Dan Tolkowsky

Aluf Dan Tolkowsky (or Tolkovsky, Hebrew: דן טולקובסקי; born January 17, 1921) is a retired Israeli Air Force officer who served as a major general in the Israeli Air Force (IAF) from 1953 to 1958.[1] A noted investor, he helped start the first Israeli venture capital fund.

Dan Tolkowsky
Dan Tolkowsky, 1953
Born (1921-01-17) January 17, 1921
Tel Aviv
Allegiance Israel
Service/branchIsraeli Air Force
RankAluf

Education and early life

Tolkowsky being decorated with the French Légion d'honneur, 1958

Tolkowsky was born in Tel Aviv in 1921 to Shmuel Tolkowsky, and was the grandson of Isaac Leib Goldberg.[2] He was educated at the Herzliya Hebrew Gymnasium, and in 1936, he joined the Haganah. In 1938, he went to London to study at Imperial College London and graduated with a B.Sc. in engineering in 1941.

Military service

In 1942 Tolkowsky volunteered for the Royal Air Force. He was part of a group of Palestinian-Jewish RAF pilots sent to train at a flight school in Southern Rhodesia (present day Zimbabwe). He earned his wings in 1943, being the first in his group to complete the course, and went on to serve as a fighter pilot and later in reconnaissance aircraft. He saw action in the Mediterranean theater, Germany, and France.[3] At the end of World War II, he served as a transport pilot, and was later stationed in Palestine at RAF Lydda (now Lod). He was discharged from the RAF in June 1946 with the rank of Flight Lieutenant.

After his discharge, Tolkowsky moved to Britain and worked as a mechanical engineer. In December 1947 he secretly began helping efforts to purchase aircraft for Sherut Avir, the Haganah's air arm and forerunner of the Israeli Air Force.[4] In 1948, a few days before the Israeli Declaration of Independence, Tolkowsky returned to Palestine. He served in the Israeli Air Force during the Israeli War of Independence, participating in bombing attacks on the Egyptian front.

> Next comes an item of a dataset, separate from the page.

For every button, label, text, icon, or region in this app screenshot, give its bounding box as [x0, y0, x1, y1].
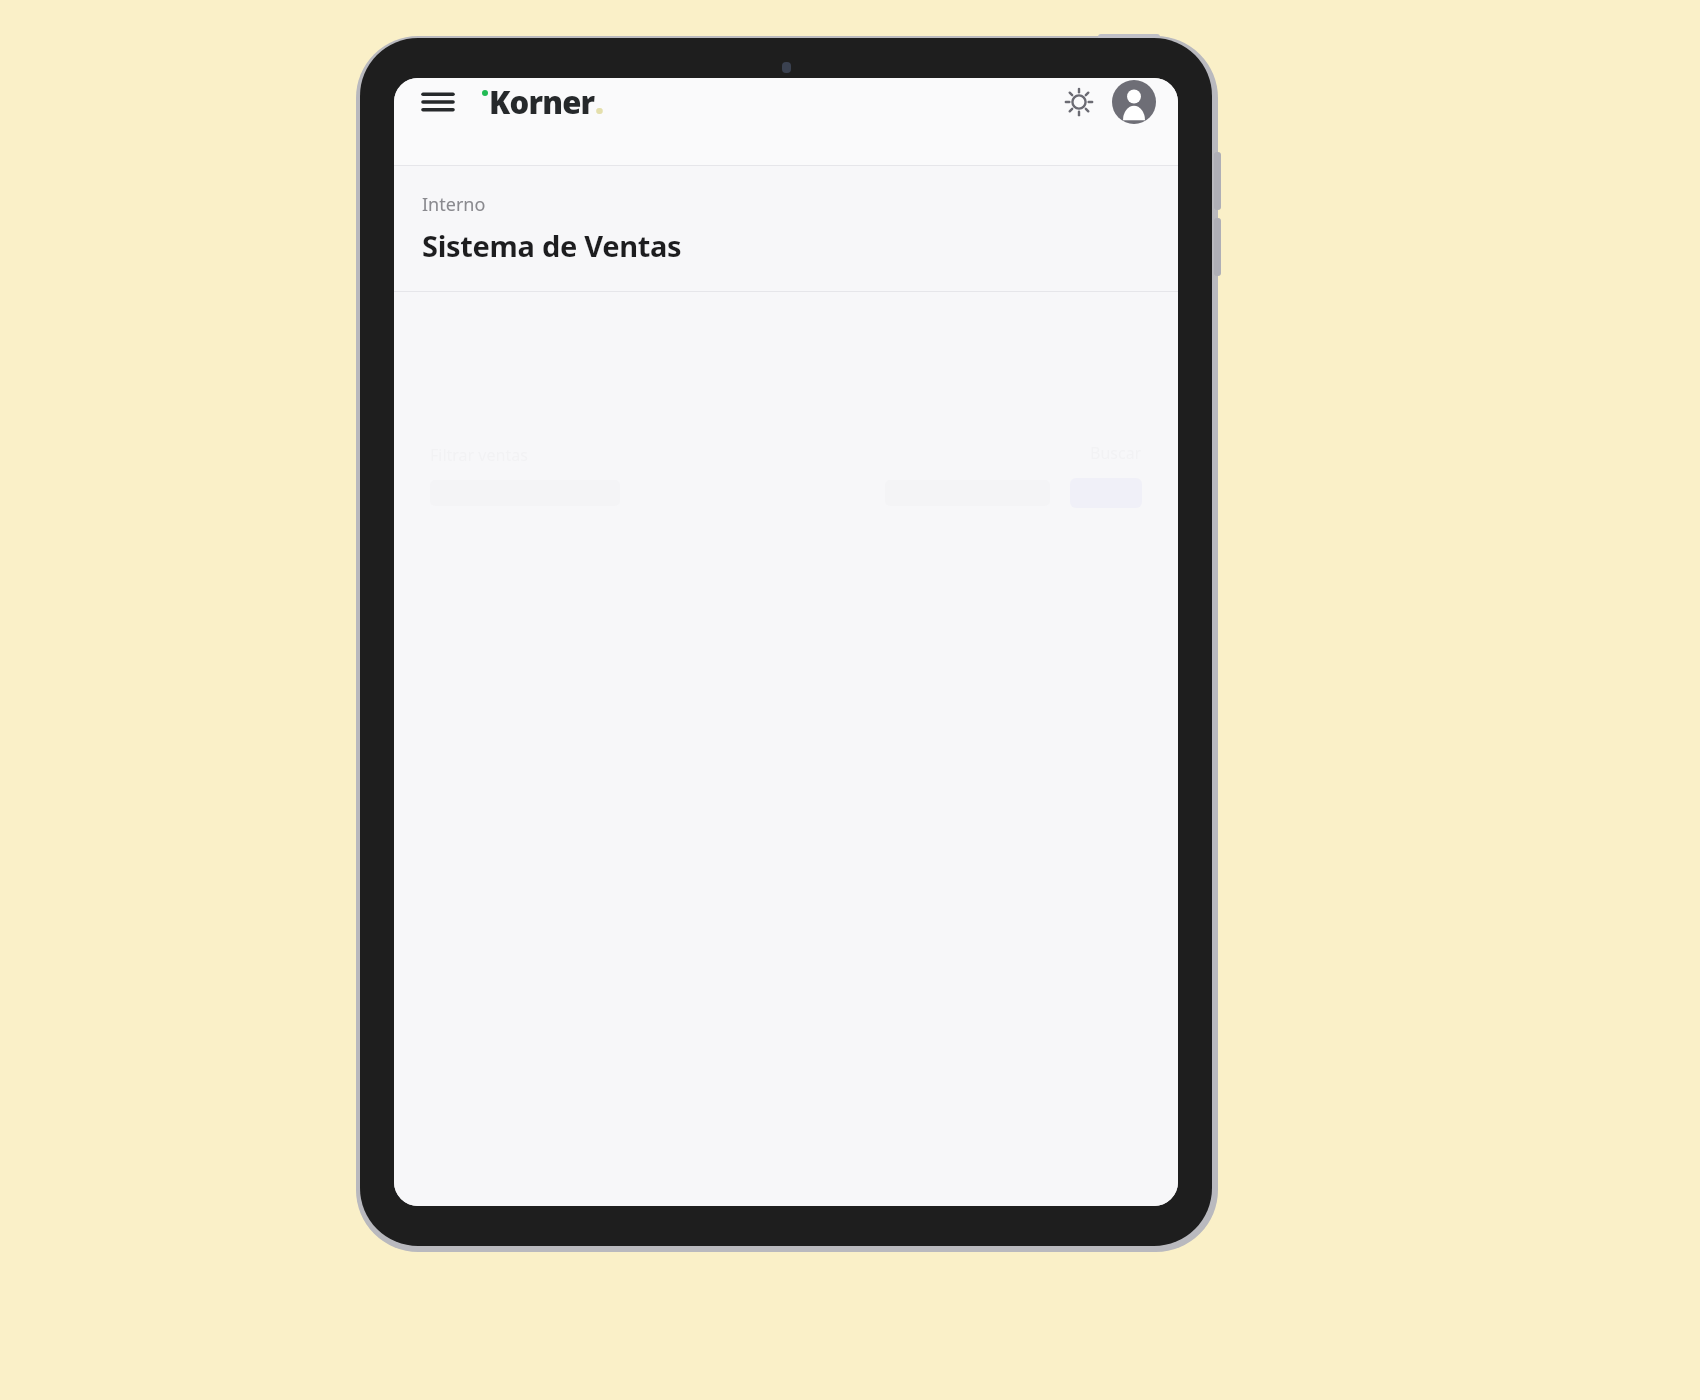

He was initially discharged from the IAF, but reenlisted in 1951. He first served as Inspector-General, and then as Chief of Staff to the Commander. He was appointed Commander of the IAF in May 1953 and served until July 1958.[1][5][6] During his time as commander, the IAF received its first fighter jets and took part in the Suez Crisis. He was seconded to the Israeli Ministry of Defense in 1958-1959. He holds the rank of major-general (Res.) in the Israel Defense Forces.

Civilian life

In 1959 Tolkowsky joined the Discount Bank Investment Corporation (DBIC), originally an arm of the Bank, later a public company in Israel. He was appointed as Managing Director in 1965 and Vice-Chairman in 1980. Beginning in 1962, DBIC was the first financial institution in Israel to invest in local hi-tech industry. Tolkowsky helped Uzia Galil start the technology holding company Elron Electronic Industries in 1962. In 1985 Tolkowsky, in partnership with his son Gideon and Frederick Adler, a noted American venture capital investor, founded Athena, the first venture fund in Israel, to invest in Israeli and American ventures, mostly hi-tech, which operated until 1997.[7]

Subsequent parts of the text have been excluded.